Puis, contrairement au projet d’ordonnance, la proposition de loi propose de réformer la Commission Nationale du Débat Public. Tout d’abord en la renommant Haute Autorité de la Participation du Public, puis en lui accordant de nouvelles compétences comme celle de médiateur, en plus de celle de conciliateur qu’elle possède déjà. Autorité qui aura pour but de garantir le bon fonctionnement de la démocratie environnementale avec deux missions principales : assurer le bon déroulement des débats, ainsi qu’un rôle de médiateur en permettant de délocaliser certains dossiers car "parfois, il suffit de délocaliser un dossier, de faire intervenir d'autres personnes pour sortir par le haut", estime Sabine Buis.
Toute décision devra être motivée et tenir compte à la fois des critères écologiques, économiques et sociaux.

De plus, en son article 9, la proposition de loi insiste sur le sujet des hydrocarbures. Aujourd’hui, certaines sociétés contestent l’abrogation de leur permis de recherches d’hydrocarbures suite à la loi de juillet 2011 interdisant la fracturation hydraulique. Alors que d’autres n’ont pas connu le même sort et sont toujours détentrices d’un titre minier relatif à l’exploration ou à l’exploitation d’hydrocarbures liquides ou gazeux. Il s’agit alors de permis dits « blancs ».
Cette situation démontre que la loi du 13 juillet 2011 doit être renforcée puis inscrite au sein du code minier.
En effet, l’interdiction de la seule fracturation hydraulique ne permet pas de prévenir tout risque d’une exploration et d’une exploitation des gaz de schiste. Toutes les techniques dites « alternatives » peuvent échapper à la loi.
La proposition de loi prévoit donc l’interdiction de toute exploration et exploitation d’hydrocarbures liquides ou gazeux non conventionnels, quelle que soit la technique d’extraction, y compris celle de la fracturation hydraulique.
Enfin, l'article 10 de cette proposition de loi énonce de réduire les délais d'instruction des recours devant les juridictions administratives, pour des recours injustifiés ou abusifs contre certaines autorisations, cela en généralisant la procédure actuelle de l'ordonnance de tri de l’article L. 522-3 du code de justice administrative. Désormais, le tribunal devra se prononcer dans un délai d’un mois sur la recevabilité du recours.
Puis, l’article 11 prévoit de supprimer la condition de l'urgence pour les référés suspension relatifs à des décisions ayant une incidence sur l'environnement.
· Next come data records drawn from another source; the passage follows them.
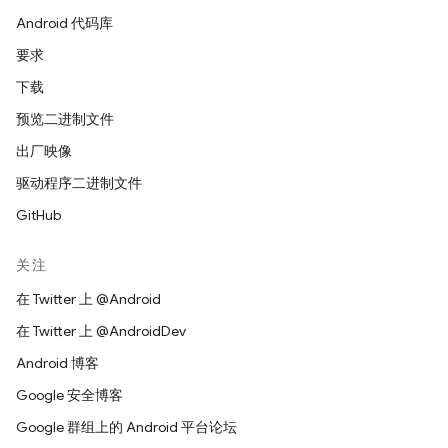
Android 代码库
要求
下载
预览二进制文件
出厂映像
驱动程序二进制文件
GitHub
关注
在 Twitter 上 @Android
在 Twitter 上 @AndroidDev
Android 博客
Google 安全博客
Google 群组上的 Android 平台论坛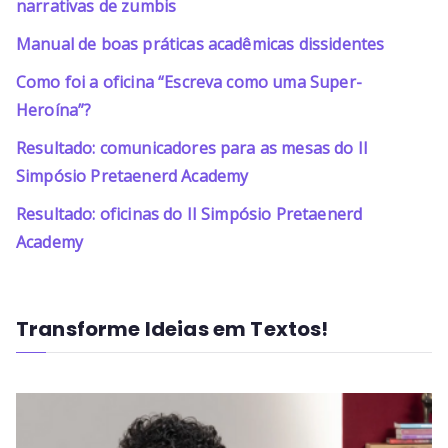
narrativas de zumbis
Manual de boas práticas acadêmicas dissidentes
Como foi a oficina “Escreva como uma Super-
Heroína”?
Resultado: comunicadores para as mesas do II
Simpósio Pretaenerd Academy
Resultado: oficinas do II Simpósio Pretaenerd
Academy
Transforme Ideias em Textos!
La balance des intérêts dans l’appréciation de la condition d’urgence est souvent difficile à apprécier, et la majorité des référés est rejetée alors même que des mois plus tard, l’illégalité du projet est reconnue par les tribunaux, mais des conséquences irréversibles sur l’environnement ont déjà eu lieu.


Par conséquent, le dialogue environnemental au sein duquel la procédure de participation du public est primordiale, est à l’heure actuelle au centre de nos attentions. Une évolution est attendue pour juin 2016, mais dans quelles mesures cette évolution aura lieu. Nous espérons le meilleur car les thématiques environnementales prennent de plus en plus d’ampleur et le Gouvernement, devant montrer l’exemple, se doit d’énoncer sa position et instaurer un réel mouvement sur ce sujet.